--- The records Enclosed Below ---

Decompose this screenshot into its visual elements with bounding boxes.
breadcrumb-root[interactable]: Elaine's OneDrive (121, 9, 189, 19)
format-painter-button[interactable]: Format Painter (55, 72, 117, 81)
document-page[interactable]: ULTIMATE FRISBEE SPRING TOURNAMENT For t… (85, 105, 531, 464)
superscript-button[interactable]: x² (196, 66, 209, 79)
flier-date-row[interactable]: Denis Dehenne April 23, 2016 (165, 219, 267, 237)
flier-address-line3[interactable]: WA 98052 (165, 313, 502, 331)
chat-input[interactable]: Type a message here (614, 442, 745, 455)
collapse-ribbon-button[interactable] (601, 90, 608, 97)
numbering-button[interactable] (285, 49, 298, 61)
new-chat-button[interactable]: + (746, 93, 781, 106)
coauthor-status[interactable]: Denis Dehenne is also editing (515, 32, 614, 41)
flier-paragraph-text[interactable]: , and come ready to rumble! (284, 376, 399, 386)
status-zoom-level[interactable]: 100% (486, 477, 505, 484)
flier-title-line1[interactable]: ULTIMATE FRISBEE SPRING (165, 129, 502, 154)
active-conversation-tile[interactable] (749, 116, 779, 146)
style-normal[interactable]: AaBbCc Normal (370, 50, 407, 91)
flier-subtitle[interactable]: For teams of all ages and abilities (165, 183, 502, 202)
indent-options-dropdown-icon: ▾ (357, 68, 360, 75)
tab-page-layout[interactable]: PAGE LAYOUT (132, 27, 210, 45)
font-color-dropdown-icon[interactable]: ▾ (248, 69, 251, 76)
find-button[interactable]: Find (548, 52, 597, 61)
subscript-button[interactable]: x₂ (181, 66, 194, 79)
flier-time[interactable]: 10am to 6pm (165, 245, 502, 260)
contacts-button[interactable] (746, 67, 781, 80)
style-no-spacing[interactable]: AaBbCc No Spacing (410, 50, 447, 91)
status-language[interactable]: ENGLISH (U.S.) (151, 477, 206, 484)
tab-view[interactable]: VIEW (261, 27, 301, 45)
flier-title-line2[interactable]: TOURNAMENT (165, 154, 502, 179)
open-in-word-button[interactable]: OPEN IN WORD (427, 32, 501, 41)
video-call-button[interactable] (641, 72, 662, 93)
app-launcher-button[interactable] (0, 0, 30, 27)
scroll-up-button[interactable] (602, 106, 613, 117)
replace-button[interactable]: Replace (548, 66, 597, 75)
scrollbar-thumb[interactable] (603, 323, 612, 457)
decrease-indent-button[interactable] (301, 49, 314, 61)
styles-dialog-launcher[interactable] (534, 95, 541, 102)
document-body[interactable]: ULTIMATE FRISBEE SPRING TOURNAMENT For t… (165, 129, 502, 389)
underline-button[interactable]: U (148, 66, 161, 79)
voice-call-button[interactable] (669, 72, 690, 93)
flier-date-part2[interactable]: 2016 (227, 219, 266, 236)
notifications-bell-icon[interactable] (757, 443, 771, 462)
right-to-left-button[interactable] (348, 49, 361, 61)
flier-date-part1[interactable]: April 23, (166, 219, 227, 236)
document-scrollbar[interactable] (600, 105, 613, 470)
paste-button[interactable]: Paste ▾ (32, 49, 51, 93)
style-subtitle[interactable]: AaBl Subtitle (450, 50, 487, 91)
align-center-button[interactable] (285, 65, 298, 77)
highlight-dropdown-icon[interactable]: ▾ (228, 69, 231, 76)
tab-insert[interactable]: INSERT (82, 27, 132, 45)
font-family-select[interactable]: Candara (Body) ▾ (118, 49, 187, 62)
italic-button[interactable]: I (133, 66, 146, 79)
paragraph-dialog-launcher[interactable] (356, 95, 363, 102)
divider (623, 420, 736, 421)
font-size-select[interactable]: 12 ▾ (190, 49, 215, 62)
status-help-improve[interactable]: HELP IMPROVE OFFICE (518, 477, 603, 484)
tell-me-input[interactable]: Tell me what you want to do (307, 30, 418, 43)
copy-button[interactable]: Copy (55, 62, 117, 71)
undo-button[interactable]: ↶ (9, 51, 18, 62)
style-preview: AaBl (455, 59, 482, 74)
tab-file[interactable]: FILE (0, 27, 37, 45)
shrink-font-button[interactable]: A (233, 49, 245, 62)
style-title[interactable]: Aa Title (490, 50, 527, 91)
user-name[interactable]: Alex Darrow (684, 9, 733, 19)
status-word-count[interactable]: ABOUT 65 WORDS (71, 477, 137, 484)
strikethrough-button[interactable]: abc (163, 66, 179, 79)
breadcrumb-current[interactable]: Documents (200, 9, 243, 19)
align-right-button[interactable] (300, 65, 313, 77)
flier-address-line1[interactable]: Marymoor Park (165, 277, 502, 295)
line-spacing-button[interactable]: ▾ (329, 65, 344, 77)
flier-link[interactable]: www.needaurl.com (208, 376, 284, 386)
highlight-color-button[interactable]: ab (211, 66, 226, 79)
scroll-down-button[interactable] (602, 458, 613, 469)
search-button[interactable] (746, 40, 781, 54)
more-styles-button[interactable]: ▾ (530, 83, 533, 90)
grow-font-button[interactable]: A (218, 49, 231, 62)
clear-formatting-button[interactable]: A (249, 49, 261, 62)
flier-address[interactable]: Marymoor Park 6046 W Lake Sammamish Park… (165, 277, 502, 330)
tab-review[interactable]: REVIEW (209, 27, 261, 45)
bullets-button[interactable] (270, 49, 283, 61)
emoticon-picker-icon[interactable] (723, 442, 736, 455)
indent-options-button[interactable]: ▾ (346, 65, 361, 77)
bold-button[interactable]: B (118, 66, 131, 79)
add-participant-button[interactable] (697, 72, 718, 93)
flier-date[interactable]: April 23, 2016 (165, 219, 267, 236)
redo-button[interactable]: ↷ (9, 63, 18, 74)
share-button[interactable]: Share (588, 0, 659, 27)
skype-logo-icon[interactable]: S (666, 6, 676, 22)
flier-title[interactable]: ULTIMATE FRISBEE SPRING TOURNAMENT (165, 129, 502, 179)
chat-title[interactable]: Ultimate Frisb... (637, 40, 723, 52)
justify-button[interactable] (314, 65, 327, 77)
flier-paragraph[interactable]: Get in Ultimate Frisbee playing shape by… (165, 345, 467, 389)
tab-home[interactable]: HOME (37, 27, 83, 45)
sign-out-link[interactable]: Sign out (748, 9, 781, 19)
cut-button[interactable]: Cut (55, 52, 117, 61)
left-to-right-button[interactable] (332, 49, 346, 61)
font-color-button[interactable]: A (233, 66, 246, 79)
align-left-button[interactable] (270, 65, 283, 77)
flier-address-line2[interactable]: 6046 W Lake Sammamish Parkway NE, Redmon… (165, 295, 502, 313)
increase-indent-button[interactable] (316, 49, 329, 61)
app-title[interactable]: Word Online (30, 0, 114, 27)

--- End of Enclosed The records ---
--- The records Enclosed Below ---

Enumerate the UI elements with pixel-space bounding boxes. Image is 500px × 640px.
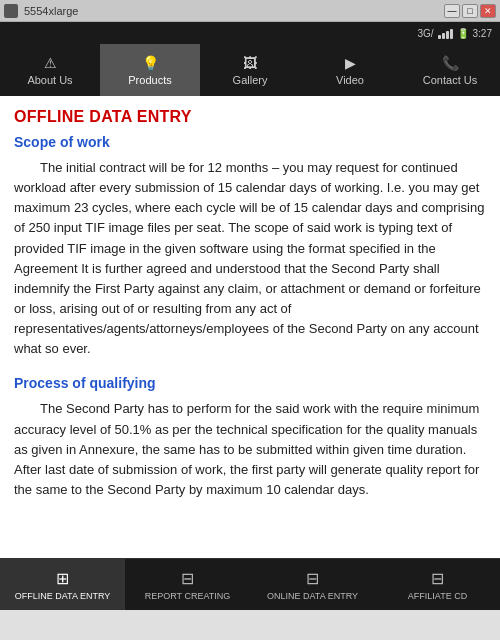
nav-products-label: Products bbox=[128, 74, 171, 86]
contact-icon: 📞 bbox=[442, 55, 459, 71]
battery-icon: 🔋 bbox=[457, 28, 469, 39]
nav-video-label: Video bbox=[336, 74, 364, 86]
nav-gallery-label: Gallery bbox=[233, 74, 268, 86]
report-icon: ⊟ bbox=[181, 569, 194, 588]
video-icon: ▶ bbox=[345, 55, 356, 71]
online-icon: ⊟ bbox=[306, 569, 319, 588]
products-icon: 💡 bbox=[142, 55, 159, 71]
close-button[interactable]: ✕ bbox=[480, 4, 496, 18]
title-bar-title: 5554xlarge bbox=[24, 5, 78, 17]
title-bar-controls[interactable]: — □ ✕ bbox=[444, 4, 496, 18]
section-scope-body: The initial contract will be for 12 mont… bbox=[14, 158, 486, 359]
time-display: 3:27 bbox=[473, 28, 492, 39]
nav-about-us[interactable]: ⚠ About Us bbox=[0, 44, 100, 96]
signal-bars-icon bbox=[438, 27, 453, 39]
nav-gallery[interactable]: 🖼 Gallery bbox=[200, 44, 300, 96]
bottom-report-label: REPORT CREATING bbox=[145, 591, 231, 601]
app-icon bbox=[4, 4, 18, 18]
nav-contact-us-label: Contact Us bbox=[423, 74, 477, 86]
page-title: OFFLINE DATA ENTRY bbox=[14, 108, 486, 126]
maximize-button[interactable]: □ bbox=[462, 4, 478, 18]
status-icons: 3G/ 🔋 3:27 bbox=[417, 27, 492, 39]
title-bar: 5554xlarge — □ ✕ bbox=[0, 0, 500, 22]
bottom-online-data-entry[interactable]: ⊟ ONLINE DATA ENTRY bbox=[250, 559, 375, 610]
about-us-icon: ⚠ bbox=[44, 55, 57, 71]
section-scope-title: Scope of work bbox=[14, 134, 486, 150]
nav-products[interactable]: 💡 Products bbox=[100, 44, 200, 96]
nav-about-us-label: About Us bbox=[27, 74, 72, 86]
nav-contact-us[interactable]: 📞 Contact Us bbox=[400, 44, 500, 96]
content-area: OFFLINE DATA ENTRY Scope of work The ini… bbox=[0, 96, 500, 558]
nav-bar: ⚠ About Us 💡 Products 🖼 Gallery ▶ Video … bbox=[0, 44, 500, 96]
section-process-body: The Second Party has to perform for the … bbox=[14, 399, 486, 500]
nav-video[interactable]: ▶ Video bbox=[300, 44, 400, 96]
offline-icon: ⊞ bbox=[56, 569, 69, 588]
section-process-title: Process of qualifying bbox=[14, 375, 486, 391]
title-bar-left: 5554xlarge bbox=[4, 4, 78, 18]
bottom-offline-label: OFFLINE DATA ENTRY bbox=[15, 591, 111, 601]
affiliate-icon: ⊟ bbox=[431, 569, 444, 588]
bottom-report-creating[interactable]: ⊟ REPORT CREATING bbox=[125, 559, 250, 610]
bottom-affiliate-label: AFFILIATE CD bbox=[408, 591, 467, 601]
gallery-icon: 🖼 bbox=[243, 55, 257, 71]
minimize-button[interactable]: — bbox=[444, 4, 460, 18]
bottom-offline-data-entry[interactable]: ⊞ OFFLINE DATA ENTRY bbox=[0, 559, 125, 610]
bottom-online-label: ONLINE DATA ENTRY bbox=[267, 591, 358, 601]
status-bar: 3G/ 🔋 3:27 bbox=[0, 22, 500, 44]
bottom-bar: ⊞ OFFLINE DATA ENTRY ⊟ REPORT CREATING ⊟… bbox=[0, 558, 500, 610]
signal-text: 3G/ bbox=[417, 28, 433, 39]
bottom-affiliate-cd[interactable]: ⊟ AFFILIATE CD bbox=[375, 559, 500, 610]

--- End of Enclosed The records ---
--- The records Enclosed Below ---

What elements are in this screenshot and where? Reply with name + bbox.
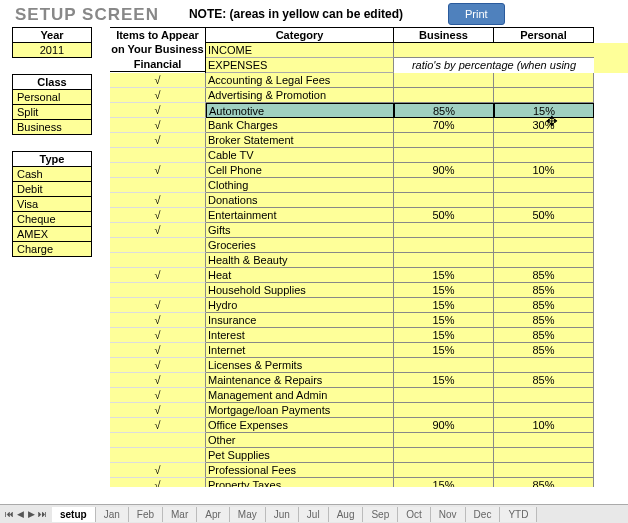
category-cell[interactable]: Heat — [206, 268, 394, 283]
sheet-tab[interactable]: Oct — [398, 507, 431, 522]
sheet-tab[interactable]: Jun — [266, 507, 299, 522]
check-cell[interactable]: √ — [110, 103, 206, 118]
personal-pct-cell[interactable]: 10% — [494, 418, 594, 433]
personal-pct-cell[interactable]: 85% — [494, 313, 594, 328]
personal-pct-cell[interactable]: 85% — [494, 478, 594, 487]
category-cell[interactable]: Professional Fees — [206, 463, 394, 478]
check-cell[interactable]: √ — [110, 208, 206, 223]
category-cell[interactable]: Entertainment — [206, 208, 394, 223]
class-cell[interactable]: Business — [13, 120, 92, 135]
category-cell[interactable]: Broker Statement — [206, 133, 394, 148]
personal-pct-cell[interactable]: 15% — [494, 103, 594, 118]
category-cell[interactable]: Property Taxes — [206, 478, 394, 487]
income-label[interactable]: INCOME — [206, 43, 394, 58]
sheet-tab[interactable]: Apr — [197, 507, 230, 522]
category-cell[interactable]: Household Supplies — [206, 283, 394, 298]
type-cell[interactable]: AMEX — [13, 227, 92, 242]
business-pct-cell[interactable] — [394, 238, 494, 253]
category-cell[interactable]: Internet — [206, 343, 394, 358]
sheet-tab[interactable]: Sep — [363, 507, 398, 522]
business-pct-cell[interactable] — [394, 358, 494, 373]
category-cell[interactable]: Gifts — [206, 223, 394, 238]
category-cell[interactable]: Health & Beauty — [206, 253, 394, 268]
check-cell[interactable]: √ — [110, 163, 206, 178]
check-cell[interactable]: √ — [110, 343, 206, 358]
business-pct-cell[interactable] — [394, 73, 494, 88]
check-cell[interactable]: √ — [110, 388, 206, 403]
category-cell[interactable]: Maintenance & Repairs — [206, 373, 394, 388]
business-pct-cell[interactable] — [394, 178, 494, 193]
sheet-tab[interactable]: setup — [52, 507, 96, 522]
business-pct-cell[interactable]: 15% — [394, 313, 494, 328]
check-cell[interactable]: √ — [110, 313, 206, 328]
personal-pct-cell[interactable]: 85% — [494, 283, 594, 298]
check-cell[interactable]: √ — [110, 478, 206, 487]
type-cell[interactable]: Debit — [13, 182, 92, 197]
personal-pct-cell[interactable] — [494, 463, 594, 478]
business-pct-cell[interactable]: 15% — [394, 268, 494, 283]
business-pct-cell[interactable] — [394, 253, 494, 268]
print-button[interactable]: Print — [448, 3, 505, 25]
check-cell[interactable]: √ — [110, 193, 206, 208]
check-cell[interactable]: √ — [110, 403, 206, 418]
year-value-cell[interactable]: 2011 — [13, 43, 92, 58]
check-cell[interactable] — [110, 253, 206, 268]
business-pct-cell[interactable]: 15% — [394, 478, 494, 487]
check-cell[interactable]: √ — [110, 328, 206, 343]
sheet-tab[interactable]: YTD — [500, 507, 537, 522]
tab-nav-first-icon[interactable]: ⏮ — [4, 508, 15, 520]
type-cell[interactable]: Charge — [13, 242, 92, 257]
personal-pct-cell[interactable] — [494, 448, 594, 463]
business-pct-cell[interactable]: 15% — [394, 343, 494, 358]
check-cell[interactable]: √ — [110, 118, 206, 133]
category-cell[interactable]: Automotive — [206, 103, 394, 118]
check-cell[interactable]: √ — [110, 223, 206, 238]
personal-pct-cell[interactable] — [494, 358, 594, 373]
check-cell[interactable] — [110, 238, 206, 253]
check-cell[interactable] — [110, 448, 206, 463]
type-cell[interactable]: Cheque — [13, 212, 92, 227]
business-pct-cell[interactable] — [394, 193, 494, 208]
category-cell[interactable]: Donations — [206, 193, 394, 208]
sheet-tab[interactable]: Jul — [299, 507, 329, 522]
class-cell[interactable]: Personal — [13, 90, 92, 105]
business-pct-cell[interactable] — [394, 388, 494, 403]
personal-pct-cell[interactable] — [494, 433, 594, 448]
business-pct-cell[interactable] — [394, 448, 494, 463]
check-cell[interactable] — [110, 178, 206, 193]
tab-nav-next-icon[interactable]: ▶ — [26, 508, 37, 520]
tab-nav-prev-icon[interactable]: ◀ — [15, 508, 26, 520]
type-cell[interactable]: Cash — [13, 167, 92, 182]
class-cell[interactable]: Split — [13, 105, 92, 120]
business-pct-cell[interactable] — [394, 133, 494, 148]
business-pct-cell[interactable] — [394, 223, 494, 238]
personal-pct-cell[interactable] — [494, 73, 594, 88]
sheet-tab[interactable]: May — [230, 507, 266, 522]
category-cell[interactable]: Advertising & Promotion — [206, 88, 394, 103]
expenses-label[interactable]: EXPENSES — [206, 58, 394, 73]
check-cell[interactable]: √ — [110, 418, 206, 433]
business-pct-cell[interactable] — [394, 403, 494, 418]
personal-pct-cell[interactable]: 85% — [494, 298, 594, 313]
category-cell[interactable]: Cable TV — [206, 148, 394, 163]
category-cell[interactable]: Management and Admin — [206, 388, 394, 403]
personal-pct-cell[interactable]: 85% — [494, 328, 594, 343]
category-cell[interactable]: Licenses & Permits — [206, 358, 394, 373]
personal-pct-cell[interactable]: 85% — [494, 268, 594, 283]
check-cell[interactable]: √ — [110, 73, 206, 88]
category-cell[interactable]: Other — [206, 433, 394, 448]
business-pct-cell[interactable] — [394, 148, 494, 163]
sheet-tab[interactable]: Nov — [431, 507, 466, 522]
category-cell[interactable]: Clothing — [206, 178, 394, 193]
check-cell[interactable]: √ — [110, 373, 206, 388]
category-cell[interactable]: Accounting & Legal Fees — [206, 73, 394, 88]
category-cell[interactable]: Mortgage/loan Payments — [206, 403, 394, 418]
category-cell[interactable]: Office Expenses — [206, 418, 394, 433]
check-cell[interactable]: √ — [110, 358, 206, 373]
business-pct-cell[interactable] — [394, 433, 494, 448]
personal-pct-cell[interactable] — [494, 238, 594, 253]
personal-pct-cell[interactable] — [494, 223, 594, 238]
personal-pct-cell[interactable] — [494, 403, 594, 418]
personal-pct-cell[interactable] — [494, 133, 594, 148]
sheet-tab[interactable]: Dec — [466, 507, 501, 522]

--- End of Enclosed The records ---

- _How to complete this task_
Every line in the records that holds the word "color" should be copied into the answer.

- _Completed exercise_
font-color-dropdown-icon[interactable]: ▾ (248, 69, 251, 76)
highlight-color-button[interactable]: ab (211, 66, 226, 79)
font-color-button[interactable]: A (233, 66, 246, 79)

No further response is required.